** SUPPLIED ENTRIES **
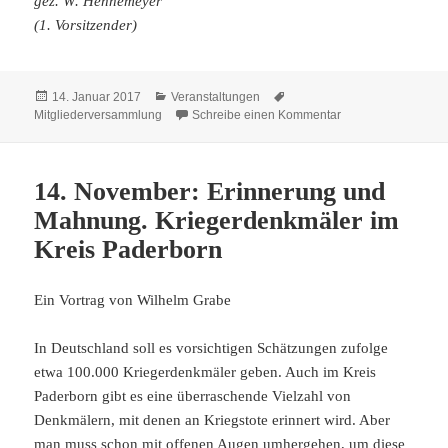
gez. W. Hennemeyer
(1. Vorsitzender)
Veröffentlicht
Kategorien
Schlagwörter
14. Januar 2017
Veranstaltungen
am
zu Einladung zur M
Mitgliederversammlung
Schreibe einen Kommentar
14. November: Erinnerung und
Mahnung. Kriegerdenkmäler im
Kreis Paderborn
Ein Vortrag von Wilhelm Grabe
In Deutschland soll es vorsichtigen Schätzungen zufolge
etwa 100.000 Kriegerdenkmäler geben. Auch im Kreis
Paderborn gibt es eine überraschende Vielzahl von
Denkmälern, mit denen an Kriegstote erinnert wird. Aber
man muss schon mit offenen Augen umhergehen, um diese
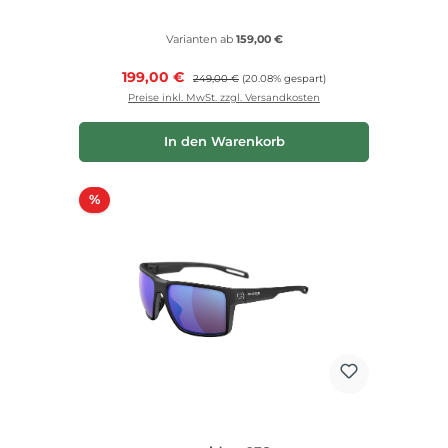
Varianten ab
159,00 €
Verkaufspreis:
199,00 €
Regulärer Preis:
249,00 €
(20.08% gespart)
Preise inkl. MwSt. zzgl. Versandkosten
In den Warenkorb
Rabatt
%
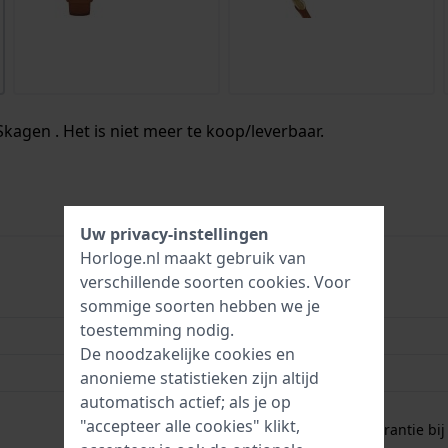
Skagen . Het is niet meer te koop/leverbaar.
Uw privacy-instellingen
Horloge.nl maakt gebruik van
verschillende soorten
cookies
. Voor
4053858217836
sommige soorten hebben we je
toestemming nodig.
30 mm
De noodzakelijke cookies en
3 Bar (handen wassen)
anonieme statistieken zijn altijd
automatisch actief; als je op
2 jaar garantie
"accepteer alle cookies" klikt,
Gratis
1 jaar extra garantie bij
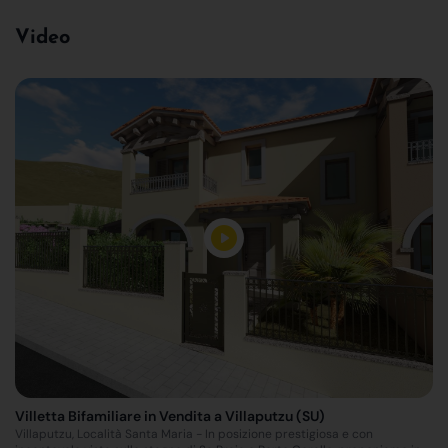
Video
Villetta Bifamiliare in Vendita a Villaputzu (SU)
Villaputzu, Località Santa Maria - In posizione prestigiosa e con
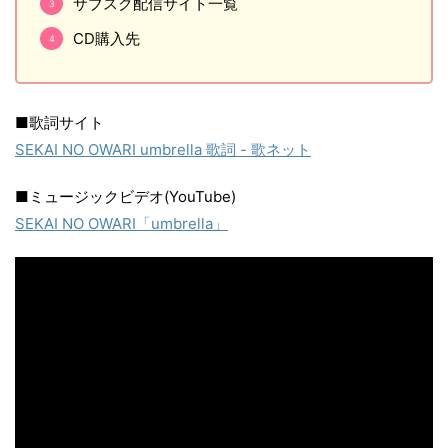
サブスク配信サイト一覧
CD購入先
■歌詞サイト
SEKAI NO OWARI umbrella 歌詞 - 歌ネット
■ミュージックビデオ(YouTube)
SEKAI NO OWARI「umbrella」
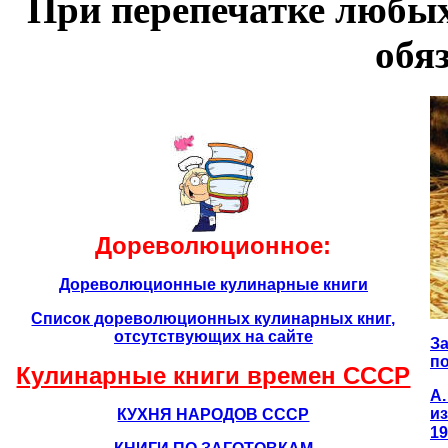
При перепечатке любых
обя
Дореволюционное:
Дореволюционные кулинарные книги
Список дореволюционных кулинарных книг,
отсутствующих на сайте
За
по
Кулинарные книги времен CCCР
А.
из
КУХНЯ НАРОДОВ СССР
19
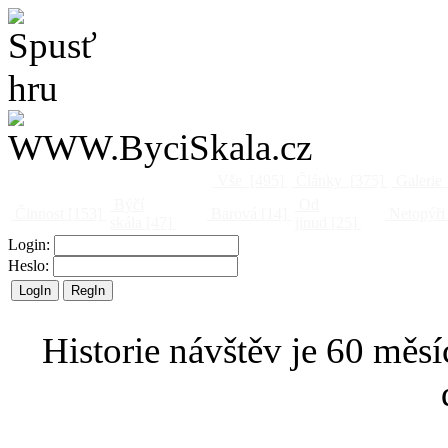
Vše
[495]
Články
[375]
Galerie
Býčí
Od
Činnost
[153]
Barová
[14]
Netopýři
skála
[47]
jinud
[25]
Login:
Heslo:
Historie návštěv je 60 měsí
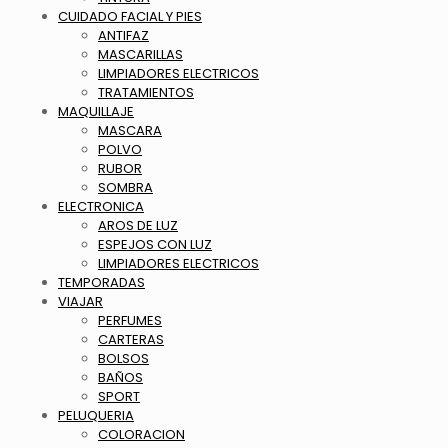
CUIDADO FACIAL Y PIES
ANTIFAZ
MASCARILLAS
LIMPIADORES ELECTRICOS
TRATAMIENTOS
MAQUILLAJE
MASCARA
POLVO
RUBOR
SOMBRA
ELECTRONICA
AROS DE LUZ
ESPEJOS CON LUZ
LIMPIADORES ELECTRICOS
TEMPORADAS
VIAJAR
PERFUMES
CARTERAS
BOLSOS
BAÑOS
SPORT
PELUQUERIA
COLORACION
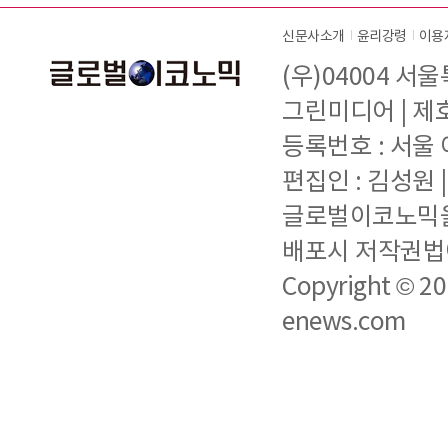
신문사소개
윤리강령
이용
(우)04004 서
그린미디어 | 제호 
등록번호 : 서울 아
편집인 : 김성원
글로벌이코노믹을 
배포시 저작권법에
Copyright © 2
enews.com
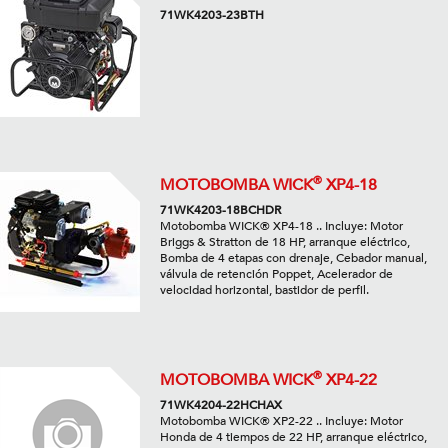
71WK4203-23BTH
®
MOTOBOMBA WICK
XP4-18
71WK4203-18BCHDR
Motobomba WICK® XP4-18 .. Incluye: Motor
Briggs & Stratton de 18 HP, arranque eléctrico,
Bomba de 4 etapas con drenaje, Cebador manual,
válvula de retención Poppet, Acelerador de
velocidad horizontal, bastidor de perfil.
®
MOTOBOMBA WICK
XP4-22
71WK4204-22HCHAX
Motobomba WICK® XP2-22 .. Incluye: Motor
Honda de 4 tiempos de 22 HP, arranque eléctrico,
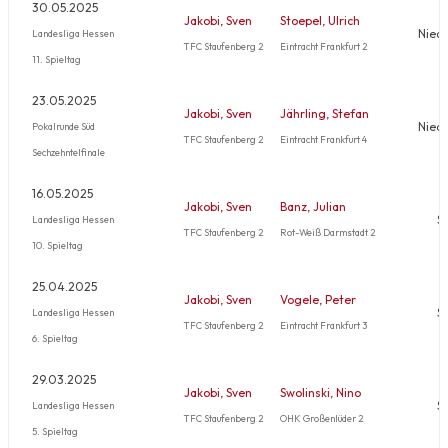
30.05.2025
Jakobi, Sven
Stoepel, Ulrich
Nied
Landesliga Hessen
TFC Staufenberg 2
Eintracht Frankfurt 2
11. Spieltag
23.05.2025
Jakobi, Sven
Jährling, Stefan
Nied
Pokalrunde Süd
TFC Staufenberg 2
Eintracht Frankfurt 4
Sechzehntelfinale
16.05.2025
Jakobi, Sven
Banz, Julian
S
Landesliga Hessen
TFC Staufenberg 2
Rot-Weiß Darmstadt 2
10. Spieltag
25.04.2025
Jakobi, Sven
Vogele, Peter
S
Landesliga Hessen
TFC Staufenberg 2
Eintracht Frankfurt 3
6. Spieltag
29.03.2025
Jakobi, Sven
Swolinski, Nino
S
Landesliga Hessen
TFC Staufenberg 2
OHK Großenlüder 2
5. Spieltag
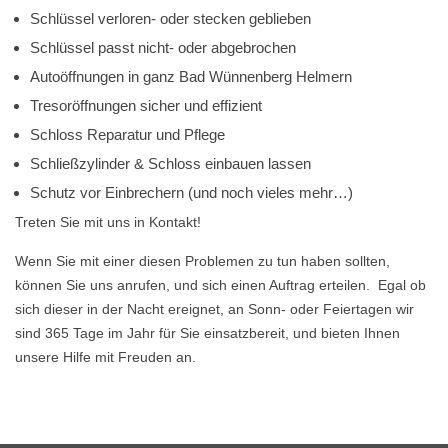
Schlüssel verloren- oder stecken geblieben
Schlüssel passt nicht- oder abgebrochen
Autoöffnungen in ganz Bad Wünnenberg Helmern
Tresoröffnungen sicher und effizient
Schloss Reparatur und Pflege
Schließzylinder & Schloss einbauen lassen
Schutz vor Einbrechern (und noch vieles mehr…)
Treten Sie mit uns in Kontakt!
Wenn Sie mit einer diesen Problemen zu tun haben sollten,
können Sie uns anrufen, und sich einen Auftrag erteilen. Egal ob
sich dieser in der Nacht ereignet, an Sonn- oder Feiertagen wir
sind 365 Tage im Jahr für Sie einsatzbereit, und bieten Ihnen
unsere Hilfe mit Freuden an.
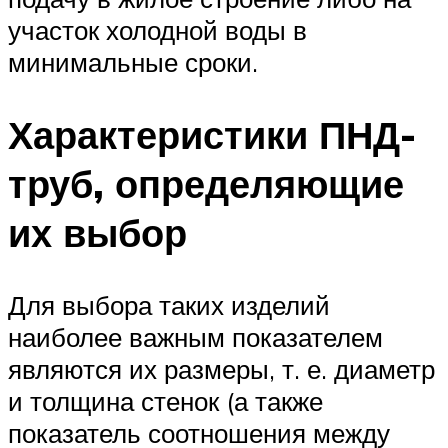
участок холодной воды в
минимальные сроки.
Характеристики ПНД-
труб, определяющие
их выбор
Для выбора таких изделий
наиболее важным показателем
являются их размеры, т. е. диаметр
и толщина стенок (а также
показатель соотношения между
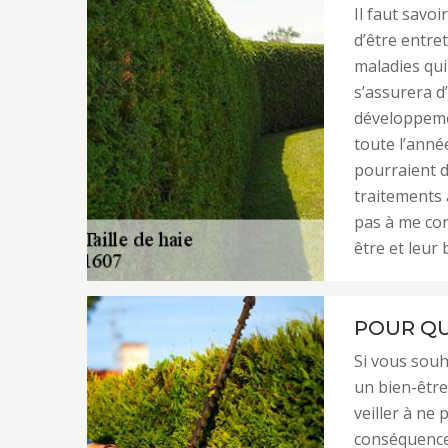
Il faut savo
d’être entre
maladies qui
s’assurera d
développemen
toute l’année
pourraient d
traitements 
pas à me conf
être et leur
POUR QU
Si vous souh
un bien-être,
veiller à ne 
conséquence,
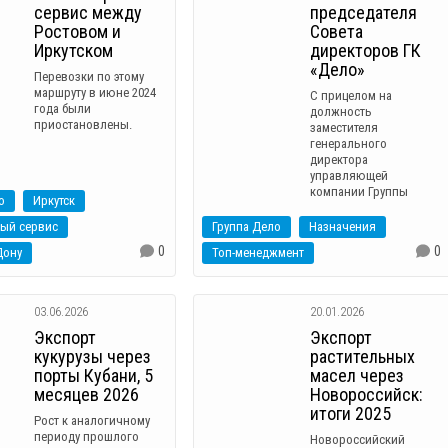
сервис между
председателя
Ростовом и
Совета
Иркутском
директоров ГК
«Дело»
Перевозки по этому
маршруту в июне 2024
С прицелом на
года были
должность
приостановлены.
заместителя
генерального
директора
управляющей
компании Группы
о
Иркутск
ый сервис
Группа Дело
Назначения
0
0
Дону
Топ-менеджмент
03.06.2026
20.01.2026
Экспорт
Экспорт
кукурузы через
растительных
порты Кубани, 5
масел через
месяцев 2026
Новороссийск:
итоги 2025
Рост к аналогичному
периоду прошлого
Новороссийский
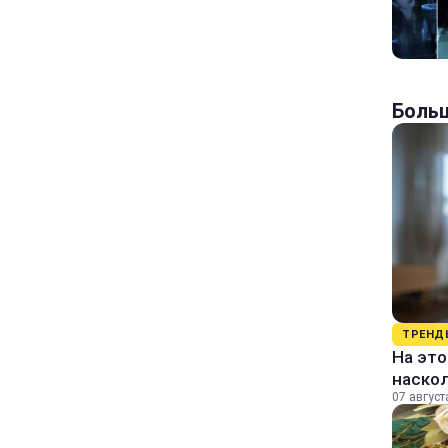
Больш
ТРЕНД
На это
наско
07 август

** ABOUT THIS TASK **
Lines holding the word "Schlüssel" are the answer; copy every one from the records above.

** ANSWER FOR THE TASK **
Schlüssel verloren- oder stecken geblieben
Schlüssel passt nicht- oder abgebrochen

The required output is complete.